Eine makroskopisch verstandene Energetobionik hat daher die Untersuchung von Energiewandlungen innerhalb des planetaren Organismus zum Inhalt. Im Hinblick auf den Wunsch, mit dem gewonnenen Wissen technische Objekte zu entwickeln, hat die Energetobionik aber auch die vom Menschen installierten Systeme zur Energiewandlung mit zu berücksichtigen. Doch im Gegensatz zu diesen linearen Exergie-Separatoren ist die Natur umfassend synergetisch (106).
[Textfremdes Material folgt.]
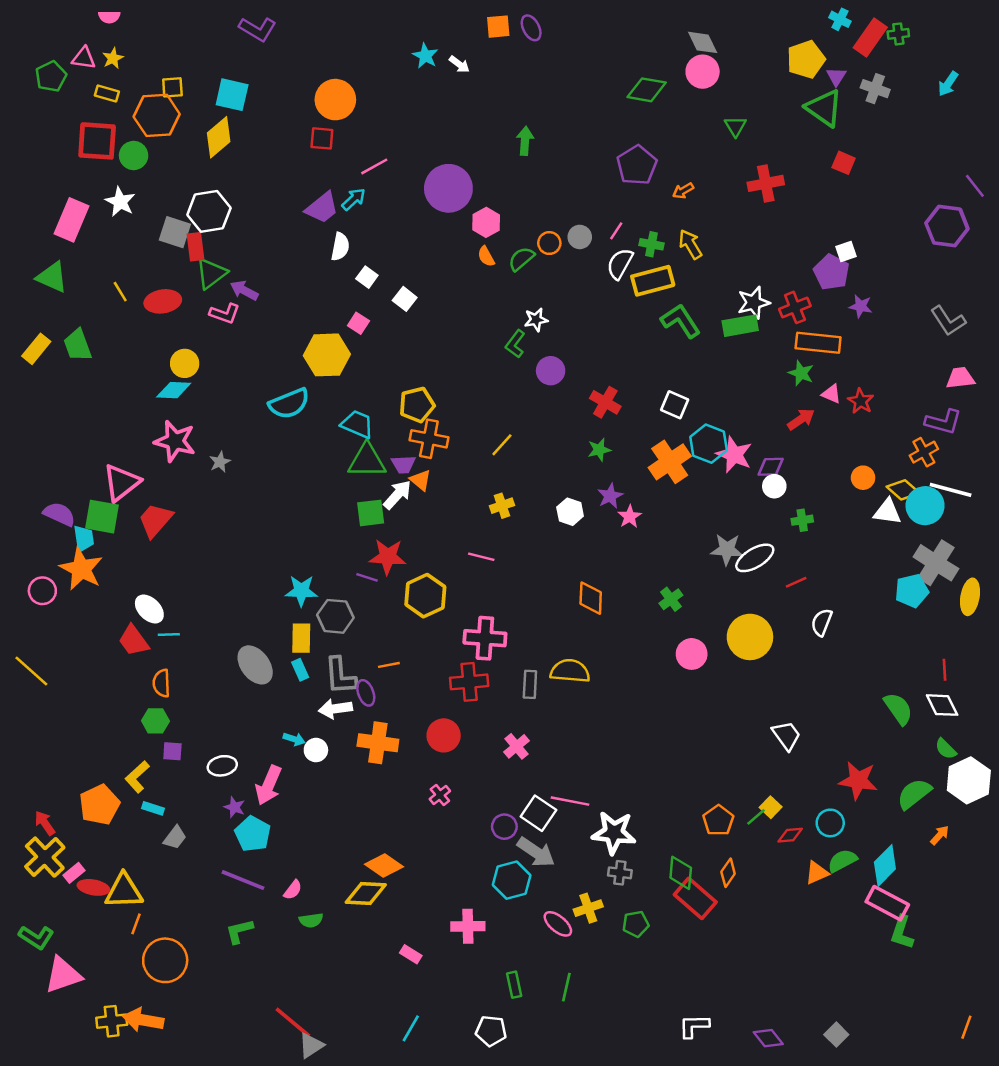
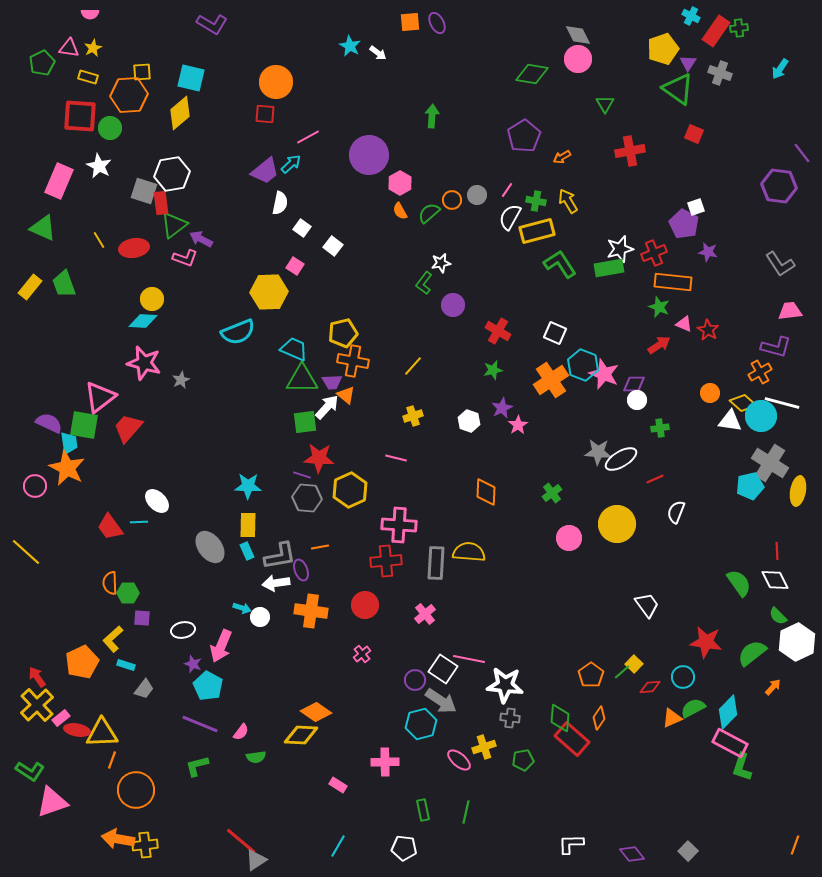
white ellipse: (149, 609) -> (157, 501), moved
gray hexagon: (335, 616) -> (307, 498), moved
gray L-shape: (340, 676) -> (280, 556), turned -96
orange semicircle: (162, 683) -> (110, 583), moved
gray rectangle: (530, 684) -> (436, 563), size x1.4
yellow cross: (112, 1021) -> (145, 845), moved

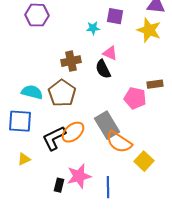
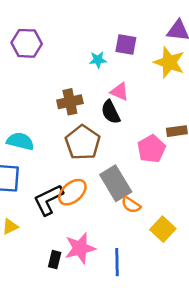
brown pentagon: (62, 93) -> (83, 143), moved
pink pentagon: (135, 98) -> (151, 149), turned 30
orange semicircle: (119, 142) -> (131, 205), size x0.6

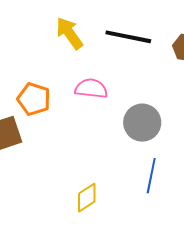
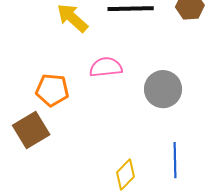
blue line: (151, 176) -> (175, 160), moved

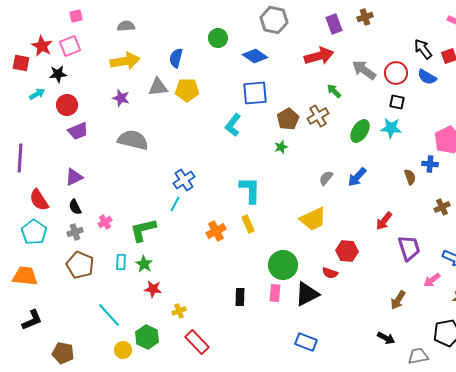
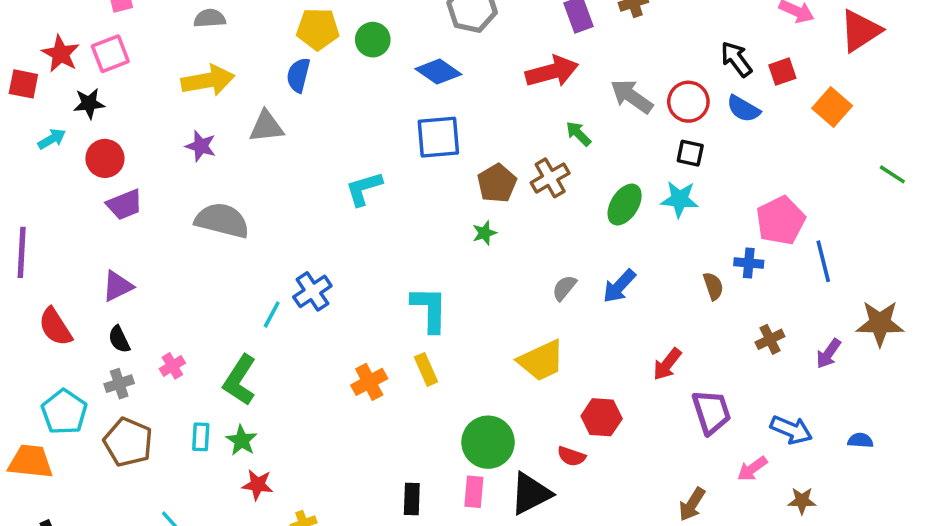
yellow pentagon: (187, 90) -> (318, 29), moved
cyan L-shape: (233, 125) -> (364, 189), moved, turned 35
cyan line: (175, 204) -> (272, 314), moved
green L-shape: (143, 230) -> (240, 380), turned -44
cyan pentagon: (34, 232) -> (64, 412), moved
Wir haben lange gebraucht bis wir wieder bei diesem Wort angelangt sind. Dafür sollte es inzwischen auch verständlich geworden sein: Synergie verhält sich zu Energie wie Synthese zu Exegese – und die Synergetik wäre dann die Lehre vom Zusammenwirken mikroskopischer Ereignisse zur Herausbildung makroskopischer Strukturen. Dies sind möglicherweise neue inhaltliche Bedeutungen des Begriffes der Synergie, ich meine jedoch sie passen vortrefflich in den bisherigen Bedeutungsraum des Wortes hinein.
Zum Abschluß von Teil A
möchte ich daher noch auflisten, wo und wie das Wort Synergie, das ursprünglich aus dem Griechischen stammt (synergismós), bisher verwendet worden ist: (107)
Synergie wir genutzt ...
... in der katholischen Lehre, wo es die Mitwirkung des Menschen bei seiner Bekehrung bedeutet (Synergismus).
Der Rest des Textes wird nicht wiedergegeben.